When the expression inside decltype includes a function template, the compiler only looks at the signature of the template function to determine if it is possible to instantiate the template if the expression was really in the evaluated context. The actual function definition is not used at this point.
(This is actually why std::declval can be used inside decltype , although std::declval has no definition at all.)
The template constructor has the same signature as just declared, but not yet defined:
template <typename ...Args> Derived(Args&... args);
When decltype compiler simply looks at this information and decides that Derived{} is a valid expression, an rvalue of type Derived<> . Part : Base{args...} is part of the template definition and is not used inside decltype .
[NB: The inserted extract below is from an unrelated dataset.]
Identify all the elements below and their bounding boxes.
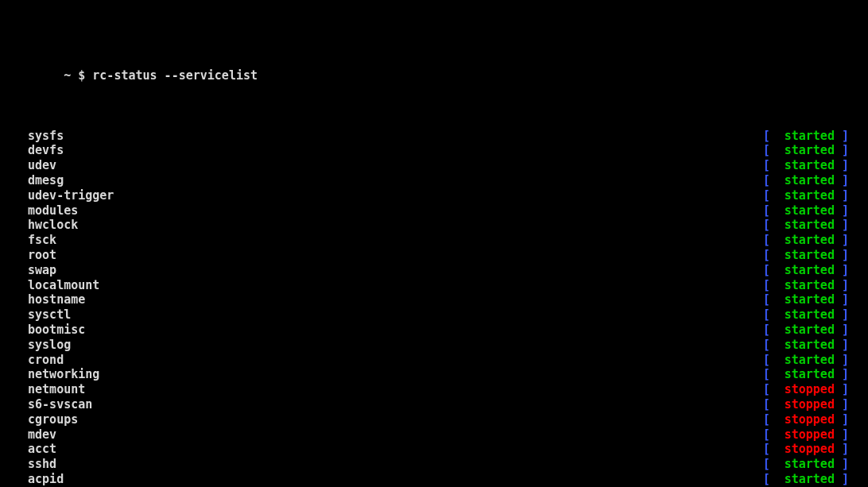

If you need a compiler error, you can use something like this to make your constructor more "SFINAE-friendly", which means that information about whether the template specialization is really valid falls into the signature of the template.
template <typename ... Args, typename Enable = std::enable_if_t<std::is_constructible<Base, Args&...>::value>> Derived( Args& ... args ) : Base{ args... } {}
You can also change the constructor to avoid "too perfect forwarding." If you are running Derived x; Derived y{x}; Derived x; Derived y{x}; , specialization of the Derived(Derived&); template Derived(Derived&); will be better than implicit Derived(const Derived&); , and you end up trying to pass x to Base{x} instead of using the implicit Derived copy constructor.